Uh, yes, it actually will.

12 league games without defeat to start the season, with only a UEFA Cup loss to PAOK Thessaloniki blotting the loss column in that time. Both Ian Wright, who broke Cliff Bastin's all-time Arsenal goalscoring record in September, and Dennis Bergkamp, who was well on his way to total godhead status, were scoring goals for fun; Arsenal had wins of 4-1 (over Bolton), 4-0 (West Ham) and 5-0 (Barnsley) during that run, which saw them rack up 30 of a possible 36 points. So, yeah, a pretty decent start.

In the 11th game of that stretch of unbeatens, though, Dennis Bergkamp picked up a three-match ban for accumulated bookings (Said Wenger, probably: "I didn't see it"), and Arsenal promptly lost two of their next three, with the lone win being against Manchester United in early November. The season kinda went downhill fast after that - Bergkamp took a few games to regain his Bergkampness, and Ian Wright's form dipped.

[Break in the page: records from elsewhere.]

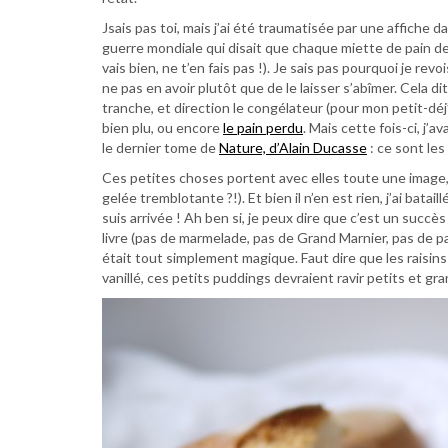
Jsais pas toi, mais j’ai été traumatisée par une affiche d
guerre mondiale qui disait que chaque miette de pain d
vais bien, ne t’en fais pas !). Je sais pas pourquoi je rev
ne pas en avoir plutôt que de le laisser s’abîmer. Cela dit
tranche, et direction le congélateur (pour mon petit-déj’, 
bien plu, ou encore
le pain perdu
. Mais cette fois-ci, j’
le dernier tome de
Nature, d’Alain Ducasse
: ce sont les
Ces petites choses portent avec elles toute une image, 
gelée tremblotante ?!). Et bien il n’en est rien, j’ai ba
suis arrivée ! Ah ben si, je peux dire que c’est un succès
livre (pas de marmelade, pas de Grand Marnier, pas de pai
était tout simplement magique. Faut dire que les raisin
vanillé, ces petits puddings devraient ravir petits et g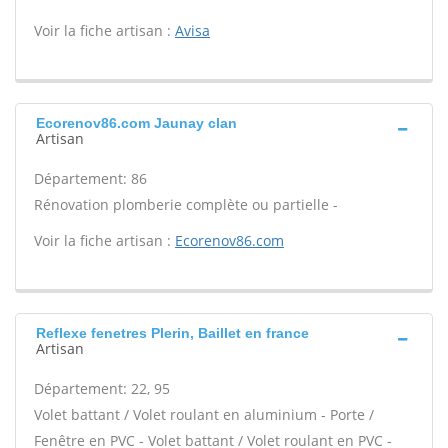
Voir la fiche artisan :
Avisa
Ecorenov86.com Jaunay clan
Artisan
Département: 86
Rénovation plomberie complète ou partielle -
Voir la fiche artisan :
Ecorenov86.com
Reflexe fenetres Plerin, Baillet en france
Artisan
Département: 22, 95
Volet battant / Volet roulant en aluminium - Porte /
Fenêtre en PVC - Volet battant / Volet roulant en PVC -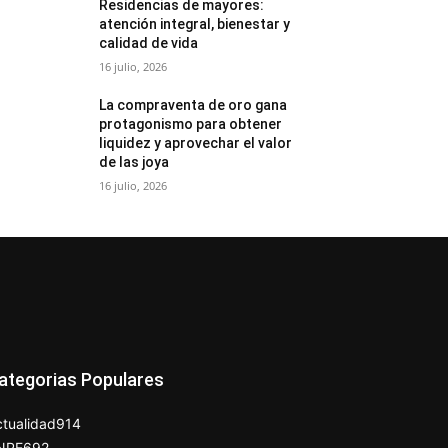
Residencias de mayores:
atención integral, bienestar y
calidad de vida
16 julio, 2026
La compraventa de oro gana
protagonismo para obtener
liquidez y aprovechar el valor
de las joya
16 julio, 2026
ategorias Populares
tualidad
914
NPE
692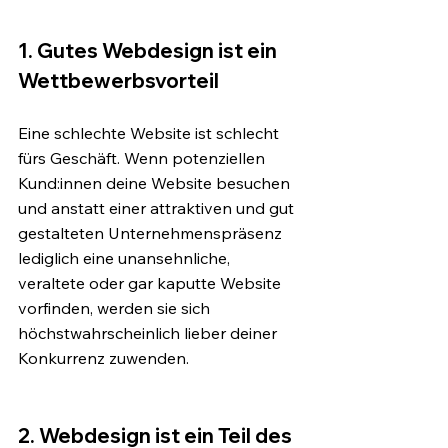
1. Gutes Webdesign ist ein 
Wettbewerbsvorteil
Eine schlechte Website ist schlecht 
fürs Geschäft. Wenn potenziellen 
Kund:innen deine Website besuchen 
und anstatt einer attraktiven und gut 
gestalteten Unternehmenspräsenz 
lediglich eine unansehnliche, 
veraltete oder gar kaputte Website 
vorfinden, werden sie sich 
höchstwahrscheinlich lieber deiner 
Konkurrenz zuwenden.
2. Webdesign ist ein Teil des 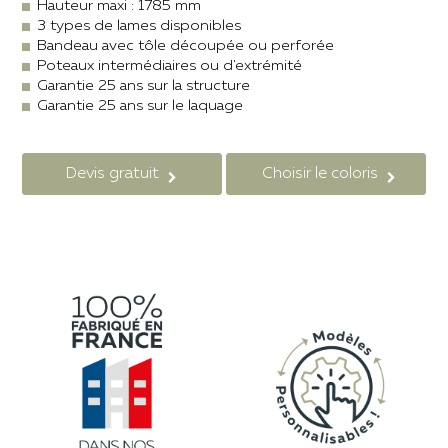
Hauteur maxi : 1785 mm
3 types de lames disponibles
Bandeau avec tôle découpée ou perforée
Poteaux intermédiaires ou d'extrémité
Garantie 25 ans sur la structure
Garantie 25 ans sur le laquage
Devis gratuit
Choisir le coloris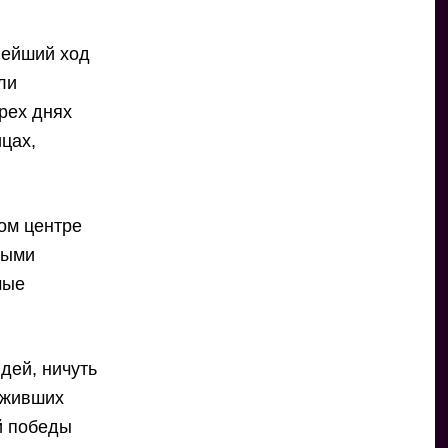
нейший ход
ли
рех днях
ицах,
ом центре
ными
мые
дей, ничуть
еживших
й победы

Wright picked up a knock in the Leicester City match at Highbury, which would prove to be the first in a series of injuries he picked up over the course of a few games, and Wright subsequently didn't play much of a part for the rest of the season.

After s 3-1 loss at home to Blackburn Rovers, Tony Adams got into it with Wenger; frustration with the new style of play and with all the other changes was kind of boiling over, and as the captain, Adams took it upon himself to do something about it. The result of the blazing row that was apparently had was that Wenger decided that his defenders needed more protection from a stronger midfield, so he took the unusual step of starting Emmanuel Petit alongside Patrick Vieira in the midfield line.

What happened next wasn't all down to My Little Pony and Vieira, but that was the catalyst - from December 26th, 1997 until May 3rd, 1998, Arsenal did not lose a single league match. The only points they dropped were in draws against Spurs, Coventry City, and West Ham; otherwise, it was an imperious march through the league table, highlighted by the emergence of Marc Overmars as a goalscoring threat and by the emergence of the entire squad as valuable contributors to the win streak - goals came from Bergkamp, Petit, Overmars, Christopher Wreh, and probably the head groundskeeper as well.

This depth would be sorely tested in February, as there was a point at which Wenger only had two of his first choice 11 healthy and available; no matter, they just kept winning. The problem was, Manchester United was also winning rather regularly, and no matter what Arsenal did, it wasn't enough to catch United; bookies were actually paying out bets on United winning the league as early as March, when Arsenal went to Old Trafford and absolutely had to win. Arsenal played an amazing game that day, a tense affair that was decided by a Marc Overmars goal, and with those three points collected Arsenal were six points back, but they had three games in hand.

Seven consecutive wins later, Arsenal faced Everton at Highbury knowing that three points would win the title with two games left to play. Three goals later, Arsenal were cruising to an easy win and the championship, and then they decided to score a fourth goal.

Arsenal, awesome.

So there was Arsenal, league champions in Wenger's first full year in charge. They lost their last two games of the season, because they were champions and it didn't matter; the week after the season-ending loss to Villa, They completed the Double by winning the FA Cup 2-0 over Newcastle.

So all in all, Wenger's first couple years went fairly well, I'd say. After 1998, nobody doubted the strange training methods, the overly restrictive dietary regimens, or Wenger's stoic approach; quite the opposite, actually, people started copying it. The game has never been the same since, and it's all thanks to Arsene Wenger and partly thanks to the 1997/98 season.

Next time, we'll talk about the rest of the 90's, the early 2000's (including a special "what I did on my summer vacation" report on my trip to the 2001 FA Cup Final), and a little team we like to refer to as the Invincibles might come up, too.

*After the sale of Merson, Wenger said "You are never happy to lose a player of his calibre, but it's a good deal for him and for the club". The more things change, eh?